A couple of years ago I complained about the physical wall traditional servers represent and how complex it is to maintain an on-premise Hadoop cluster. Well, the market has handed down its sentence: proprietary hardware is dead. Everyone is moving to the cloud.

Over the past year, many are in the midst of a full migration. Some use Amazon Redshift and others, Google BigQuery. Even though both are sold as "Cloud Data Warehouses", their technical philosophies are polar opposites.

Redshift: Managed power

Redshift was the first to democratize the columnar MPP (Massively Parallel Processing) model in the cloud. It's based on an old fork of PostgreSQL (ParAccel).

With Redshift, you are still a database administrator.
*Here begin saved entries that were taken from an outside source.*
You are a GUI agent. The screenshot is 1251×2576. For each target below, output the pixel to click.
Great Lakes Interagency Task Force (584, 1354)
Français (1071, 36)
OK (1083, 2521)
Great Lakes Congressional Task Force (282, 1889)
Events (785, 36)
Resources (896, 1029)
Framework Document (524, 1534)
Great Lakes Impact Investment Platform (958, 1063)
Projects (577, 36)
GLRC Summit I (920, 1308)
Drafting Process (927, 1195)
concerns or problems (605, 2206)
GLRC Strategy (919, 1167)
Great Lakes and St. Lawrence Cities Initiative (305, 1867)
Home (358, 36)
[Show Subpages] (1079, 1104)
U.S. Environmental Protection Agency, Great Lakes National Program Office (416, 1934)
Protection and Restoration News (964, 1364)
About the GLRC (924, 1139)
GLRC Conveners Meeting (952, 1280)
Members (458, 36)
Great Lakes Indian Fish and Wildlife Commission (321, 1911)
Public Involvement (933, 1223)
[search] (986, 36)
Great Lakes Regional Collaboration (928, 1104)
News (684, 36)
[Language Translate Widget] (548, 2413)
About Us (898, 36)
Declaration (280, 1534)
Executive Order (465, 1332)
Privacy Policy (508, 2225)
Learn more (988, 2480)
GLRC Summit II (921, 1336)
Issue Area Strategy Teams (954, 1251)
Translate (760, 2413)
You have to spin up a cluster, choose how many nodes you want (for example, four dc2.large nodes) and you pay for that cluster whether it's on or not. You have to manage distribution keys (DISTKEY) so the data is distributed well across the nodes and run VACUUM operations regularly to defragment the disk.
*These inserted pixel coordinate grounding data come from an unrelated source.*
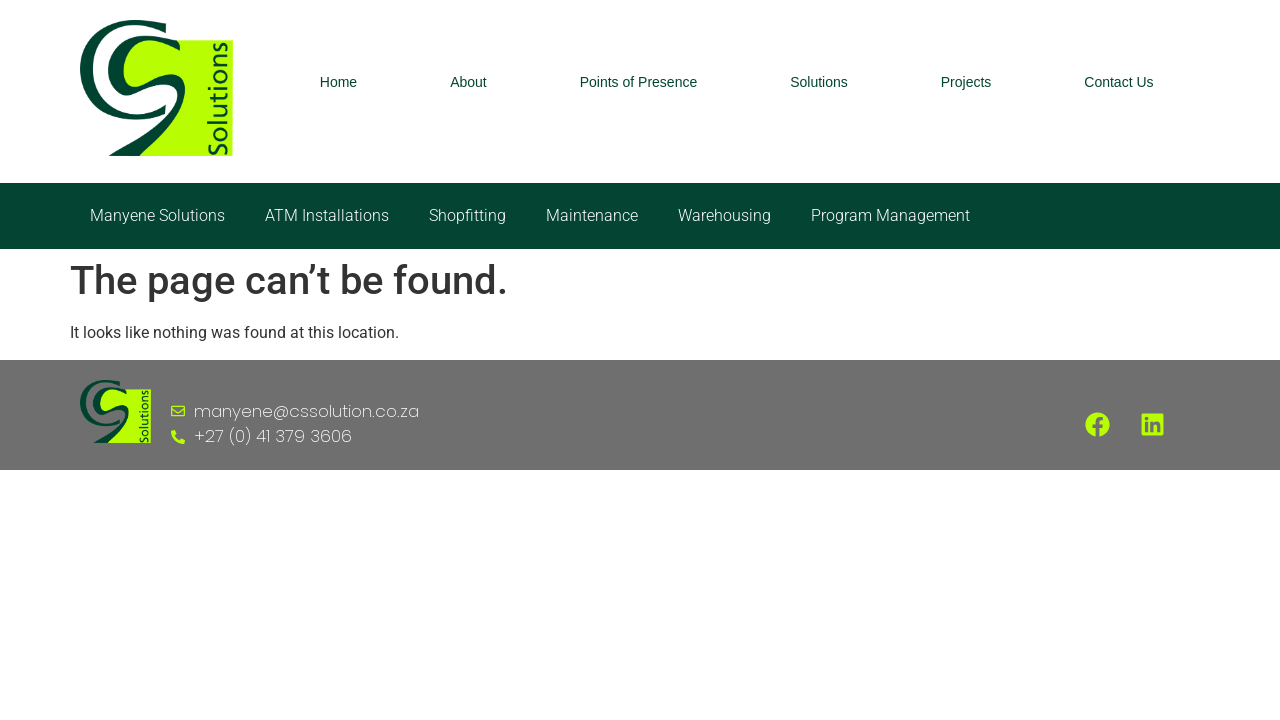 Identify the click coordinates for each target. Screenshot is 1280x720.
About (468, 82)
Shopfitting (467, 215)
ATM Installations (327, 215)
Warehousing (724, 215)
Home (338, 82)
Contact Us (1118, 82)
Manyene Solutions (157, 215)
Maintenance (592, 215)
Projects (966, 82)
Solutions (819, 82)
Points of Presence (639, 82)
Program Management (890, 215) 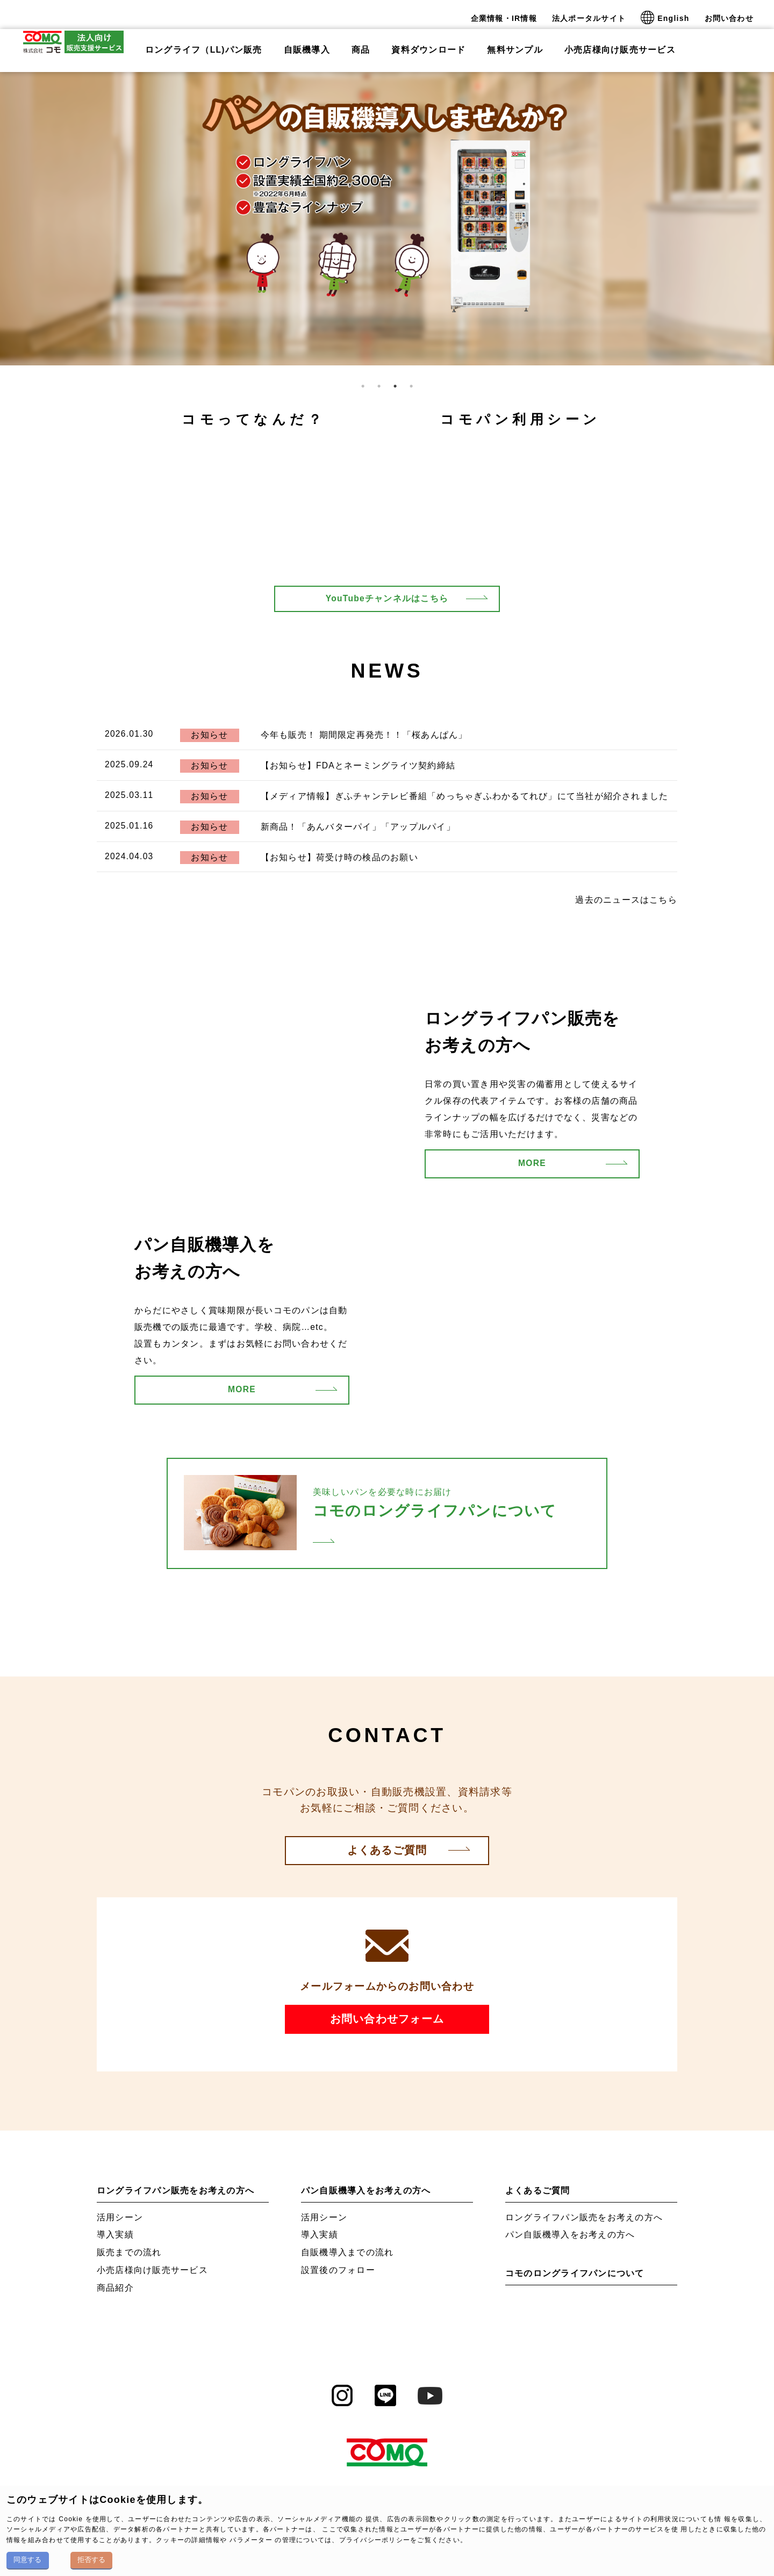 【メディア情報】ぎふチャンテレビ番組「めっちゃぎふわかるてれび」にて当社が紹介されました (465, 796)
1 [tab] (362, 385)
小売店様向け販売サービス (620, 42)
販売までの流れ (129, 2252)
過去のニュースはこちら (626, 899)
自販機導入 (307, 42)
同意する (27, 2560)
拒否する (91, 2560)
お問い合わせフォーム (387, 2019)
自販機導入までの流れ (347, 2252)
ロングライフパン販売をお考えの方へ (175, 2190)
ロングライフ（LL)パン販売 (203, 42)
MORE (532, 1163)
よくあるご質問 (387, 1850)
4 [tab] (411, 385)
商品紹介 (115, 2287)
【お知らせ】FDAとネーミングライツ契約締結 (358, 765)
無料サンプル (515, 42)
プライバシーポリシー (374, 2540)
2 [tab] (379, 385)
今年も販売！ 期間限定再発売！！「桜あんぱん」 (364, 734)
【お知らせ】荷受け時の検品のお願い (339, 857)
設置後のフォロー (338, 2270)
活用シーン (120, 2217)
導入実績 (115, 2234)
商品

Data ingestion is extremely powerful if you do it from S3 using the native command:

-- Hyper-optimized bulk ingestion in Redshift from an S3 bucket
COPY fact_ventas 
FROM 's3://mi-bucket-corporativo/datos-ventas/' 
CREDENTIALS 'aws_access_key_id=AKI...;aws_secret_access_key=xyz...' 
FORMAT AS PARQUET;

BigQuery: "Serverless" alien technology

Then I tried BigQuery (based on Google's Dremel paper), and my DBA brain short-circuited. In BigQuery there are no servers. You don't pick nodes, you don't configure RAM, there are no indexes. You just have a web text box where you paste an SQL query and hit play.

Under the hood, Google dynamically allocates thousands of CPUs on its optical network to sweep your table (which can have Petabytes) and returns the result in seconds. The pricing model isn't based on hardware, it's based on the volume of data queried (about 5 dollars per Terabyte read).

-- A simple SELECT in BigQuery with nested data types (Arrays)
SELECT 
  fecha,
  usuario.id,
  ARRAY_LENGTH(usuario.compras) AS numero_compras
FROM `mi-proyecto.dataset_ventas.fact_eventos_web`
WHERE fecha >= '2017-01-01'

Reflection: The Data Engineer's new role

Working with BigQuery has made me realize how our job is changing. With Redshift I'm still doing technical tuning, but in BigQuery the infrastructure is completely opaque.

This brings a new danger: the direct economic cost of bad code. Before, a poorly fired SELECT * FROM giant_table just slowed down the server and pissed off your coworkers. Today, running that same query in BigQuery without using partitions can cost the company 100 dollars in a single click. The data engineer's job is no longer patching Linux servers, but optimizing table architecture so as not to bankrupt the company at the end of the month.